From top to bottom, retype the data exactly, passing over any picture.

Dataset entries:
::::::

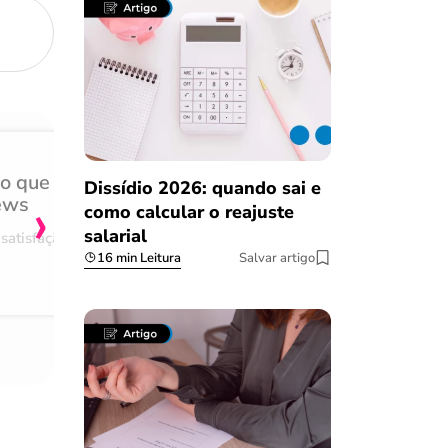
do que
Achei muito rápido, sem 
Dissídio 2026: quando sai e
›
ews
burocracia
como calcular o reajuste
salarial
satisfação
Comentário retirado da nossa pes
16 min Leitura
Salvar artigo
08/03/2023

::::::

Answer space:
do que
Achei muito rápido, sem 
Dissídio 2026: quando sai e
›
ews
burocracia
como calcular o reajuste
salarial
satisfação
Comentário retirado da nossa pes
16 min Leitura
Salvar artigo
08/03/2023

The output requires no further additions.